🤖 AI Summary
Detecting multimodal hate speech—particularly when implicitly conveyed through humor or irony in image-text interactions—remains challenging due to the subtlety of malicious semantics and the limitations of existing vision-language models, which suffer from coarse-grained supervision and susceptibility to implicit biases. To address this, we propose a structured prompt optimization framework coupled with a multi-agent counterfactual data augmentation pipeline.
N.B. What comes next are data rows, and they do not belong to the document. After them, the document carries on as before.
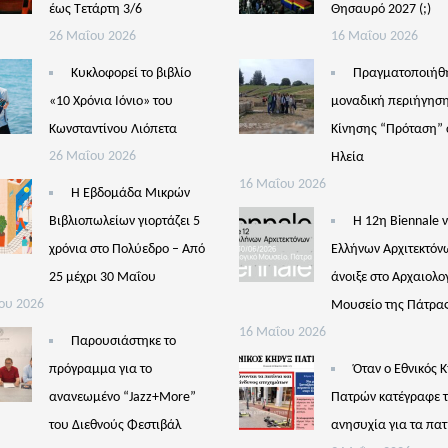
έως Τετάρτη 3/6
Θησαυρό 2027 (;)
26 Μαΐου 2026
16 Μαΐου 2026
Κυκλοφορεί το βιβλίο
Πραγματοποιήθ
«10 Χρόνια Ιόνιο» του
μοναδική περιήγηση
Κωνσταντίνου Λιόπετα
Κίνησης “Πρόταση” 
26 Μαΐου 2026
Ηλεία
16 Μαΐου 2026
Η Εβδομάδα Μικρών
Βιβλιοπωλείων γιορτάζει 5
Η 12η Biennale 
χρόνια στο Πολύεδρο – Από
Ελλήνων Αρχιτεκτόν
25 μέχρι 30 Μαΐου
άνοιξε στο Αρχαιολο
ου 2026
Μουσείο της Πάτρα
16 Μαΐου 2026
Παρουσιάστηκε το
πρόγραμμα για το
Όταν ο Εθνικός 
ανανεωμένο “Jazz+More”
Πατρών κατέγραφε 
του Διεθνούς Φεστιβάλ
ανησυχία για τα πατ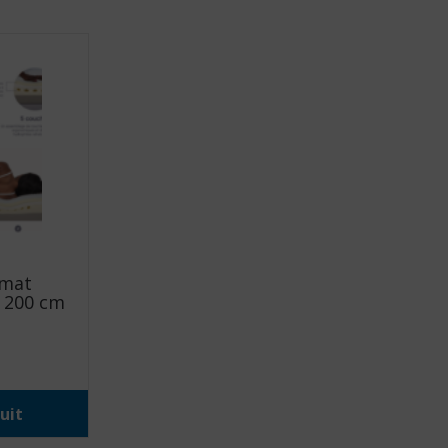
omat
x 200 cm
uit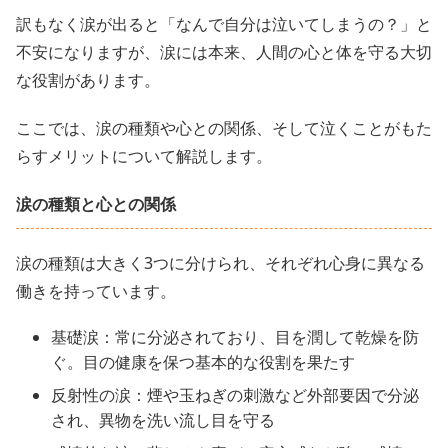
訳もなく涙が出ると「なんで自分は泣いてしまうの？」と
不安になりますが、涙には本来、人間の心と体を守る大切
な役割があります。
ここでは、涙の種類や心との関係、そして泣くことがもた
らすメリットについて解説します。
涙の種類と心との関係
涙の種類は大きく3つに分けられ、それぞれ心身に異なる
働きを持っています。
基礎涙：常に分泌されており、目を潤して乾燥を防
ぐ。目の健康を保つ基本的な役割を果たす
反射性の涙：煙や玉ねぎの刺激など外部要因で分泌
され、異物を洗い流し目を守る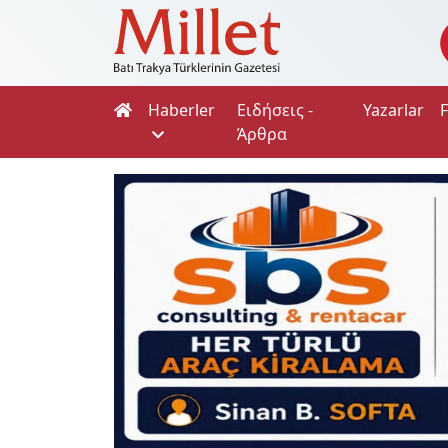
Haberler
Ειδήσεις -
Yazarlar
Άρθρα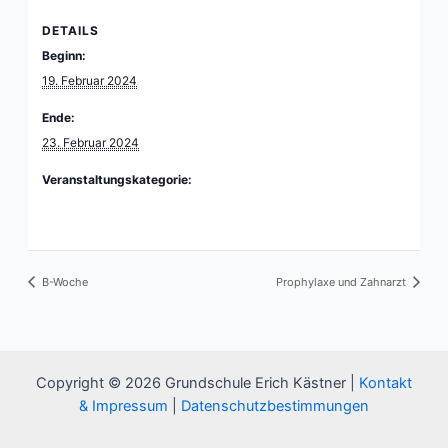
DETAILS
Beginn:
19. Februar 2024
Ende:
23. Februar 2024
Veranstaltungskategorie:
A-Woche
B-Woche
Prophylaxe und Zahnarzt
Copyright © 2026 Grundschule Erich Kästner |
Kontakt
& Impressum
|
Datenschutzbestimmungen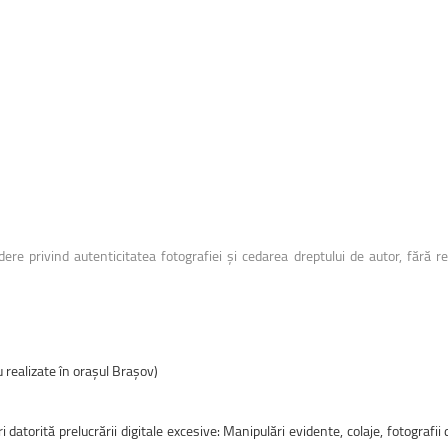
ndere privind autenticitatea fotografiei și cedarea dreptului de autor, fără
 realizate în orașul Brașov)
 datorită prelucrării digitale excesive: Manipulări evidente, colaje, fotografii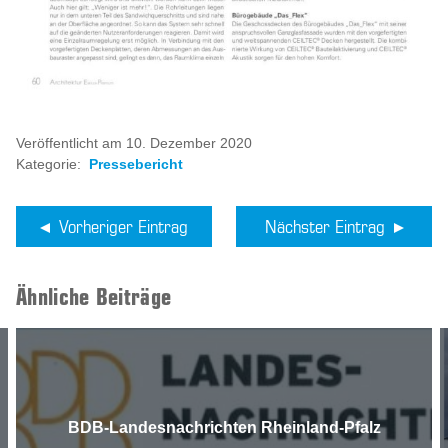
Veröffentlicht am 10. Dezember 2020
Kategorie:
Pressebericht
Vorheriger Eintrag
Nächster Eintrag
Ähnliche Beiträge
BDB-Landesnachrichten Rheinland-Pfalz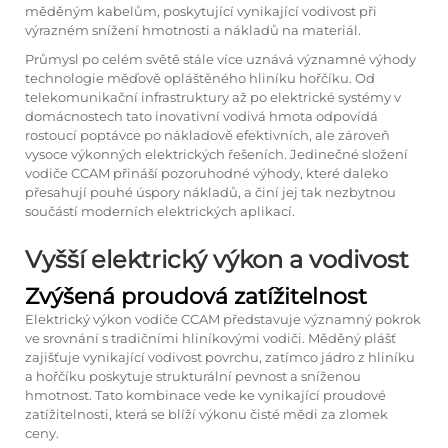
měděným kabelům, poskytující vynikající vodivost při
výrazném snížení hmotnosti a nákladů na materiál.
Průmysl po celém světě stále více uznává významné výhody
technologie měďově opláštěného hliníku hořčíku. Od
telekomunikační infrastruktury až po elektrické systémy v
domácnostech tato inovativní vodivá hmota odpovídá
rostoucí poptávce po nákladově efektivních, ale zároveň
vysoce výkonných elektrických řešeních. Jedinečné složení
vodiče CCAM přináší pozoruhodné výhody, které daleko
přesahují pouhé úspory nákladů, a činí jej tak nezbytnou
součástí moderních elektrických aplikací.
Vyšší elektrický výkon a vodivost
Zvýšená proudová zatížitelnost
Elektrický výkon vodiče CCAM představuje významný pokrok
ve srovnání s tradičními hliníkovými vodiči. Měděný plášť
zajišťuje vynikající vodivost povrchu, zatímco jádro z hliníku
a hořčíku poskytuje strukturální pevnost a sníženou
hmotnost. Tato kombinace vede ke vynikající proudové
zatížitelnosti, která se blíží výkonu čisté mědi za zlomek
ceny.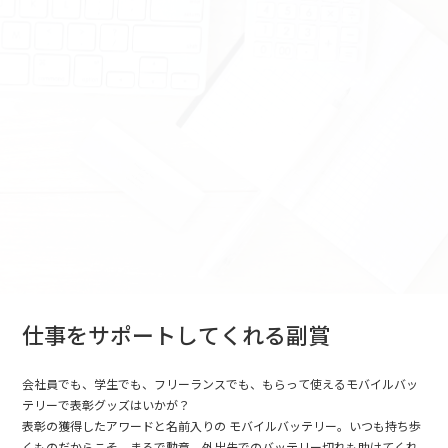
仕事をサポートしてくれる副賞
会社員でも、学生でも、フリーランスでも、もらって使えるモバイルバッ
テリーで表彰グッズはいかが？
表彰の獲得したアワードと名前入りの モバイルバッテリー。いつも持ち歩
くものだからこそ、まるで勲章。外出先でのバッテリー切れも助けてくれ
Our approach integrates fine-grained annotation, modality-isolated rewriting, and collaborative reasoning to enhance model discrimination of nuanced hateful intent. Evaluated on InternVL2, our method achieves state-of-the-art F1 scores on both binary and hierarchical hate detection tasks. We generate 2,479 neutral counterfactual samples, effectively mitigating spurious correlations while improving generalization and fairness. This work establishes a novel, interpretable, and robust paradigm for implicit multimodal hate speech detection.
📝 Abstract
The modern web is saturated with multimodal content, intensifying the challenge of detecting hateful memes, where harmful intent is often conveyed through subtle interactions between text and image under the guise of humor or satire. While recent advances in Vision-Language Models (VLMs) show promise, these models lack support for fine-grained supervision and remain susceptible to implicit hate speech. In this paper, we present a dual-pronged approach to improve multimodal hate detection. First, we propose a prompt optimization framework that systematically varies prompt structure, supervision granularity, and training modality. We show that prompt design and label scaling both influence performance, with structured prompts improving robustness even in small models, and InternVL2 achieving the best F1-scores across binary and scaled settings. Second, we introduce a multimodal data augmentation pipeline that generates 2,479 counterfactually neutral memes by isolating and rewriting the hateful modality. This pipeline, powered by a multi-agent LLM-VLM setup, successfully reduces spurious correlations and improves classifier generalization. Our approaches inspire new directions for building synthetic data to train robust and fair vision-language models. Our findings demonstrate that prompt structure and data composition are as critical as model size, and that targeted augmentation can support more trustworthy and context-sensitive hate detection.